== INPUT FOR THIS TASK

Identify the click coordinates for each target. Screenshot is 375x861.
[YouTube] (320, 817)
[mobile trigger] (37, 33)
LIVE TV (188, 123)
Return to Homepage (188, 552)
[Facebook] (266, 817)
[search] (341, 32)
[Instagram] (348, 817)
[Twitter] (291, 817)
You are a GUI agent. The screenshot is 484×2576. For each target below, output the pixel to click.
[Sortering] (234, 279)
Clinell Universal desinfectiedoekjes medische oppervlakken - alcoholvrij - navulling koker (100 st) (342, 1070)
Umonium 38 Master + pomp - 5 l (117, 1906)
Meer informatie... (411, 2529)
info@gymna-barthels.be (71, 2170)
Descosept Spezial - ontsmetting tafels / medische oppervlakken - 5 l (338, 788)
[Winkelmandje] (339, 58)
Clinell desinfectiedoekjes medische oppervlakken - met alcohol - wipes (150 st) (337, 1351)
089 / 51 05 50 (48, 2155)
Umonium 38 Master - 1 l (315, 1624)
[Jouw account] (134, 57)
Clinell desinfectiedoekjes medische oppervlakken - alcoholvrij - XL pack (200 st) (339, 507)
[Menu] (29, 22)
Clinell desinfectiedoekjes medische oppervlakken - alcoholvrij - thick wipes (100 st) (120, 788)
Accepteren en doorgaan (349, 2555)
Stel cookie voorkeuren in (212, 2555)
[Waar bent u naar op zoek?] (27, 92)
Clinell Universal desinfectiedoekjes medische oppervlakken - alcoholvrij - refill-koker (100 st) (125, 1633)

====

◆ DIRECTIONS FOR THIS TASK: From the line holding "[search] (341, 32)" down to the final line above, quote every line exactly and only those lines.

◆ RESPONSE TO THIS TASK:
[search] (341, 32)
[Instagram] (348, 817)
[Twitter] (291, 817)
You are a GUI agent. The screenshot is 484×2576. For each target below, output the pixel to click.
[Sortering] (234, 279)
Clinell Universal desinfectiedoekjes medische oppervlakken - alcoholvrij - navulling koker (100 st) (342, 1070)
Umonium 38 Master + pomp - 5 l (117, 1906)
Meer informatie... (411, 2529)
info@gymna-barthels.be (71, 2170)
Descosept Spezial - ontsmetting tafels / medische oppervlakken - 5 l (338, 788)
[Winkelmandje] (339, 58)
Clinell desinfectiedoekjes medische oppervlakken - met alcohol - wipes (150 st) (337, 1351)
089 / 51 05 50 (48, 2155)
Umonium 38 Master - 1 l (315, 1624)
[Jouw account] (134, 57)
Clinell desinfectiedoekjes medische oppervlakken - alcoholvrij - XL pack (200 st) (339, 507)
[Menu] (29, 22)
Clinell desinfectiedoekjes medische oppervlakken - alcoholvrij - thick wipes (100 st) (120, 788)
Accepteren en doorgaan (349, 2555)
Stel cookie voorkeuren in (212, 2555)
[Waar bent u naar op zoek?] (27, 92)
Clinell Universal desinfectiedoekjes medische oppervlakken - alcoholvrij - refill-koker (100 st) (125, 1633)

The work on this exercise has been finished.